● **EXERCISE OBJECTIVE**
The lines to print are the one containing "Kışkırtıcısı Dr. Uygar" and every line after it through the end of the entries below. Print them exactly and nothing else.

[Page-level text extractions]
-- Opening Marker --
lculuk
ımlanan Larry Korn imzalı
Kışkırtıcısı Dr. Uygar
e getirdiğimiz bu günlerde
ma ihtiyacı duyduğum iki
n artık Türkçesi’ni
-- Closing Marker --
● **ANSWER TO THE EXERCISE**
Kışkırtıcısı Dr. Uygar
e getirdiğimiz bu günlerde
ma ihtiyacı duyduğum iki
n artık Türkçesi’ni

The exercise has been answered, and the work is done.